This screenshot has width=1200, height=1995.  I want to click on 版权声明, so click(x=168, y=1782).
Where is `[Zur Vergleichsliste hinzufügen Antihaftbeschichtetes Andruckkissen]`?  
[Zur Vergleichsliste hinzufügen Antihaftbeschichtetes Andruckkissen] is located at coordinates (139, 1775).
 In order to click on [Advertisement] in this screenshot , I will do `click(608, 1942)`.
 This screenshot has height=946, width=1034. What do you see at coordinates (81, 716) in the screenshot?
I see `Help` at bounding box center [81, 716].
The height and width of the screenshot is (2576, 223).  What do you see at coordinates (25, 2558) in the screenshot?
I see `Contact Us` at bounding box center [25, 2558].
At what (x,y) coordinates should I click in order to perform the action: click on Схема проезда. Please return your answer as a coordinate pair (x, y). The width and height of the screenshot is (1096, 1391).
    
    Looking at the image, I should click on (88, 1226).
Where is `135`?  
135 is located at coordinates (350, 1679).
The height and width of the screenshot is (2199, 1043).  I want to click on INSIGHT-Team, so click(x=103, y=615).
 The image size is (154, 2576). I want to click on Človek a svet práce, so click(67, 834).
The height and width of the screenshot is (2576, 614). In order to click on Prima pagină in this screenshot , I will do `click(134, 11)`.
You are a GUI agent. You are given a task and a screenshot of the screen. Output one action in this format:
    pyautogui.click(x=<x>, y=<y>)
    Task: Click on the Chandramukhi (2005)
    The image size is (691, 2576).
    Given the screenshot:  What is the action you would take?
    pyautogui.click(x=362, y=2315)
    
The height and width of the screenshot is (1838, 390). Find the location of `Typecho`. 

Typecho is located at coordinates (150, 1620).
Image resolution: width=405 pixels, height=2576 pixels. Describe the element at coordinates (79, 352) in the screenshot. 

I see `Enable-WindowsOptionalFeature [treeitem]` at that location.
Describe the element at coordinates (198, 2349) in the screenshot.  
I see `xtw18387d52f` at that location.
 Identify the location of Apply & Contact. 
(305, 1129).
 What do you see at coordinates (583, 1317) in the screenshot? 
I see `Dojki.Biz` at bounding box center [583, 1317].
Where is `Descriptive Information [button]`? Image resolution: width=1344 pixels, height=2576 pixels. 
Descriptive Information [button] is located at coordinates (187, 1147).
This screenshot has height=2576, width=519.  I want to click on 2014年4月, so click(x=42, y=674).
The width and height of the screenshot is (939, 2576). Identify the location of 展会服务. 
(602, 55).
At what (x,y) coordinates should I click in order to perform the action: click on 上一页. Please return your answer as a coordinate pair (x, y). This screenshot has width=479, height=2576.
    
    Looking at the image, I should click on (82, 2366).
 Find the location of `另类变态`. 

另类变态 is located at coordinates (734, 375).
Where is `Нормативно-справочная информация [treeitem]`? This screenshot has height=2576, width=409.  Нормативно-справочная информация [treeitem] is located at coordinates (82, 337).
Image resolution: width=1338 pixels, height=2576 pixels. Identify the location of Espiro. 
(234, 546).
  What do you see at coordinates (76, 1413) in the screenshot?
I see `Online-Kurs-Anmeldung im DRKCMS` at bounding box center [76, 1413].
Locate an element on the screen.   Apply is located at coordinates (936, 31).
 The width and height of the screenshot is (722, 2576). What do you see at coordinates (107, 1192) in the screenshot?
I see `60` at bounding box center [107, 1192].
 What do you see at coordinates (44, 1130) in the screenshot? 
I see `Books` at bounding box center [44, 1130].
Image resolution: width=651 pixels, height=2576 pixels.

# # # # #

### WHAT YOU HAVE TO DO
Reproduce each entry from the records above, character for character.

### YOUR RESPONSE
This screenshot has width=1200, height=1995.  I want to click on 版权声明, so click(x=168, y=1782).
Where is `[Zur Vergleichsliste hinzufügen Antihaftbeschichtetes Andruckkissen]`?  
[Zur Vergleichsliste hinzufügen Antihaftbeschichtetes Andruckkissen] is located at coordinates (139, 1775).
 In order to click on [Advertisement] in this screenshot , I will do `click(608, 1942)`.
 This screenshot has height=946, width=1034. What do you see at coordinates (81, 716) in the screenshot?
I see `Help` at bounding box center [81, 716].
The height and width of the screenshot is (2576, 223).  What do you see at coordinates (25, 2558) in the screenshot?
I see `Contact Us` at bounding box center [25, 2558].
At what (x,y) coordinates should I click in order to perform the action: click on Схема проезда. Please return your answer as a coordinate pair (x, y). The width and height of the screenshot is (1096, 1391).
    
    Looking at the image, I should click on (88, 1226).
Where is `135`?  
135 is located at coordinates (350, 1679).
The height and width of the screenshot is (2199, 1043).  I want to click on INSIGHT-Team, so click(x=103, y=615).
 The image size is (154, 2576). I want to click on Človek a svet práce, so click(67, 834).
The height and width of the screenshot is (2576, 614). In order to click on Prima pagină in this screenshot , I will do `click(134, 11)`.
You are a GUI agent. You are given a task and a screenshot of the screen. Output one action in this format:
    pyautogui.click(x=<x>, y=<y>)
    Task: Click on the Chandramukhi (2005)
    The image size is (691, 2576).
    Given the screenshot:  What is the action you would take?
    pyautogui.click(x=362, y=2315)
    
The height and width of the screenshot is (1838, 390). Find the location of `Typecho`. 

Typecho is located at coordinates (150, 1620).
Image resolution: width=405 pixels, height=2576 pixels. Describe the element at coordinates (79, 352) in the screenshot. 

I see `Enable-WindowsOptionalFeature [treeitem]` at that location.
Describe the element at coordinates (198, 2349) in the screenshot.  
I see `xtw18387d52f` at that location.
 Identify the location of Apply & Contact. 
(305, 1129).
 What do you see at coordinates (583, 1317) in the screenshot? 
I see `Dojki.Biz` at bounding box center [583, 1317].
Where is `Descriptive Information [button]`? Image resolution: width=1344 pixels, height=2576 pixels. 
Descriptive Information [button] is located at coordinates (187, 1147).
This screenshot has height=2576, width=519.  I want to click on 2014年4月, so click(x=42, y=674).
The width and height of the screenshot is (939, 2576). Identify the location of 展会服务. 
(602, 55).
At what (x,y) coordinates should I click in order to perform the action: click on 上一页. Please return your answer as a coordinate pair (x, y). This screenshot has width=479, height=2576.
    
    Looking at the image, I should click on (82, 2366).
 Find the location of `另类变态`. 

另类变态 is located at coordinates (734, 375).
Where is `Нормативно-справочная информация [treeitem]`? This screenshot has height=2576, width=409.  Нормативно-справочная информация [treeitem] is located at coordinates (82, 337).
Image resolution: width=1338 pixels, height=2576 pixels. Identify the location of Espiro. 
(234, 546).
  What do you see at coordinates (76, 1413) in the screenshot?
I see `Online-Kurs-Anmeldung im DRKCMS` at bounding box center [76, 1413].
Locate an element on the screen.   Apply is located at coordinates (936, 31).
 The width and height of the screenshot is (722, 2576). What do you see at coordinates (107, 1192) in the screenshot?
I see `60` at bounding box center [107, 1192].
 What do you see at coordinates (44, 1130) in the screenshot? 
I see `Books` at bounding box center [44, 1130].
Image resolution: width=651 pixels, height=2576 pixels.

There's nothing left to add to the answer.